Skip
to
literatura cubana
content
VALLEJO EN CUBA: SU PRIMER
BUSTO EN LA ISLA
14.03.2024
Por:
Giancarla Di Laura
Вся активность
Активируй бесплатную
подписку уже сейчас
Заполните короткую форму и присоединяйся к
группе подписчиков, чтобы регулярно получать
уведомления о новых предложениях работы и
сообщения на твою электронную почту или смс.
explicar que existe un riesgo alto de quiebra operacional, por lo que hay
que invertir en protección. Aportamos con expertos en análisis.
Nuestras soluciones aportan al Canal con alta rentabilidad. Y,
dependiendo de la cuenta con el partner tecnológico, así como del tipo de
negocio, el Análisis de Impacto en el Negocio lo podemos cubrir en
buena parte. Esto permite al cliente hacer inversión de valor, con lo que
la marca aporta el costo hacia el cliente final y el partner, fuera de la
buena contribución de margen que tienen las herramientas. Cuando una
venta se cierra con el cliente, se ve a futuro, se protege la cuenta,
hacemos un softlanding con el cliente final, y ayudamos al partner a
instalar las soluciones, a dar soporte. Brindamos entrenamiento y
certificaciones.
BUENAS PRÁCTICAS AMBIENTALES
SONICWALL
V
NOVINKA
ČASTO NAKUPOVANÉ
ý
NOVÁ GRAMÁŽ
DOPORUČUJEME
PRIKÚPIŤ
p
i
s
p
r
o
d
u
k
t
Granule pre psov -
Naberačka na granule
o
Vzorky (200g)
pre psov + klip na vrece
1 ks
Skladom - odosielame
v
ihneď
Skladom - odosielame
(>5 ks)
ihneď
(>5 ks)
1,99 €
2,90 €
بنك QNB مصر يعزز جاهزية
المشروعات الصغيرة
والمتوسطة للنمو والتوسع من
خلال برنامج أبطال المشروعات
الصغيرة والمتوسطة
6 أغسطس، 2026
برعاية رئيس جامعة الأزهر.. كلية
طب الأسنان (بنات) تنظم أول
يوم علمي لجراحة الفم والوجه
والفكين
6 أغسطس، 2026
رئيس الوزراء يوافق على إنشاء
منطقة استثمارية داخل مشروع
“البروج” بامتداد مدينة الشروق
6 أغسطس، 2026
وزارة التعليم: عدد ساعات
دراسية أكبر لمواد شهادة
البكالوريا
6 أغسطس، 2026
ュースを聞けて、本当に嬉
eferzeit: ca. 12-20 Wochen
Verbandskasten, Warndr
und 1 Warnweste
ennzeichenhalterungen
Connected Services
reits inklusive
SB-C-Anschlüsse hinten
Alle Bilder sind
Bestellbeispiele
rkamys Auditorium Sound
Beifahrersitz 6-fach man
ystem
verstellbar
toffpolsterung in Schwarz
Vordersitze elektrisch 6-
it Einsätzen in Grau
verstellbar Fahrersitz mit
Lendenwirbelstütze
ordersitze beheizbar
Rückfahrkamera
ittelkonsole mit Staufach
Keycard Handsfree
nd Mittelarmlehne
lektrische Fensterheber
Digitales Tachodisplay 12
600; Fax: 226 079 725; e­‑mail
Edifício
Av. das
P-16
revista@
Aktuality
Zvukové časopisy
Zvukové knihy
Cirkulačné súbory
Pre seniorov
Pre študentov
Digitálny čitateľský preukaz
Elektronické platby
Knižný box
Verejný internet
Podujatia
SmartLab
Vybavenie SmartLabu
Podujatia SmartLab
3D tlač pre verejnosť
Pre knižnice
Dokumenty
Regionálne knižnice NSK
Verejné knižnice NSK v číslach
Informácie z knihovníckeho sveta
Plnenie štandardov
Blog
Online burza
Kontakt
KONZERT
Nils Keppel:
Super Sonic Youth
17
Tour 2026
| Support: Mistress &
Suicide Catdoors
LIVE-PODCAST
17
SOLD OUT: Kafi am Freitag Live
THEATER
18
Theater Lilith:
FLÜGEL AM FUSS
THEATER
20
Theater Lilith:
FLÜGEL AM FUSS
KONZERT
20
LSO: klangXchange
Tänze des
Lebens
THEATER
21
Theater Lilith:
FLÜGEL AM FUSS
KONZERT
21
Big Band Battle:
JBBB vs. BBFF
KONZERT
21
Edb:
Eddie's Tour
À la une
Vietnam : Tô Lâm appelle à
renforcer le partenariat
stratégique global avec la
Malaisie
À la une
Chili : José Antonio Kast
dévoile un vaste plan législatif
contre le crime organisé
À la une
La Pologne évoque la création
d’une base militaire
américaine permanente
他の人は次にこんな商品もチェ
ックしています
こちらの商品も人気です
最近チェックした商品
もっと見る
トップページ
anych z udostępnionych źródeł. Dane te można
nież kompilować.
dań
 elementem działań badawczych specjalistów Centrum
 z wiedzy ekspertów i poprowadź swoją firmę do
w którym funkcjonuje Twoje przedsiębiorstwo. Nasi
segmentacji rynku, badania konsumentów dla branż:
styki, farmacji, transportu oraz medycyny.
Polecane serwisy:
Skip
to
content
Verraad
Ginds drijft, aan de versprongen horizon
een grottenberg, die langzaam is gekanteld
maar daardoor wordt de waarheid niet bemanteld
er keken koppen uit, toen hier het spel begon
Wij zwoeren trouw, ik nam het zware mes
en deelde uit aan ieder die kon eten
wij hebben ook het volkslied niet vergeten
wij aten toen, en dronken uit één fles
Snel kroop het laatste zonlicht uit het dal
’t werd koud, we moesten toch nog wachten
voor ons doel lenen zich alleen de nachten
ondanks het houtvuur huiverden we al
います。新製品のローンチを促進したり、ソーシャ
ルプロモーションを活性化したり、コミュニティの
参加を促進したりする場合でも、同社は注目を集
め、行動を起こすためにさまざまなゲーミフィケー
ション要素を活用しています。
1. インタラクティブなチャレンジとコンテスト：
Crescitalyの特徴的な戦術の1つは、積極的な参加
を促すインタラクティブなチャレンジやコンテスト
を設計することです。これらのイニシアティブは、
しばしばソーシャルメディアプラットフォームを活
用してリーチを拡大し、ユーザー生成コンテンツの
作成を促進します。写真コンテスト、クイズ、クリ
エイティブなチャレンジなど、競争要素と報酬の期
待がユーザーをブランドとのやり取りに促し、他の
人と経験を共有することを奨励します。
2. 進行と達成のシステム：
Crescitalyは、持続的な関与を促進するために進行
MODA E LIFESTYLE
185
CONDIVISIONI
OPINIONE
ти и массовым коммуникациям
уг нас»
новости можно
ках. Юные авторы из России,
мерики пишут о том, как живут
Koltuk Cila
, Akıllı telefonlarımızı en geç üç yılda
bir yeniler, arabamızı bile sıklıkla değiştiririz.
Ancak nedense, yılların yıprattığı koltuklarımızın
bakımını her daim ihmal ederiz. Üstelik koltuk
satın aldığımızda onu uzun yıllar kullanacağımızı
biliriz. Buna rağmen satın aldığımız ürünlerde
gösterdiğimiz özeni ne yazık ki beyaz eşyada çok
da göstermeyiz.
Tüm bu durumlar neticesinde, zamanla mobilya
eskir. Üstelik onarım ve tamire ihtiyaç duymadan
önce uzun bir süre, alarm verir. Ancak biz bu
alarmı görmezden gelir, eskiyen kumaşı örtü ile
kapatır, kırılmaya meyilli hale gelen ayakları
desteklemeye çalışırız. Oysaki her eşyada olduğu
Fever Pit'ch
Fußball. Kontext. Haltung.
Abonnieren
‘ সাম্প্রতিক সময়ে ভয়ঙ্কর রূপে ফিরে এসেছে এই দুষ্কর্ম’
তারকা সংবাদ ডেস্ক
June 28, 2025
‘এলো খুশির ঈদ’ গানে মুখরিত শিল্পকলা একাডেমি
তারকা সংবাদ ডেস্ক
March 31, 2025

* * *

What is expected:
Filter the data for the string "niet" and copy every line that has it.

Your response:
maar daardoor wordt de waarheid niet bemanteld
wij hebben ook het volkslied niet vergeten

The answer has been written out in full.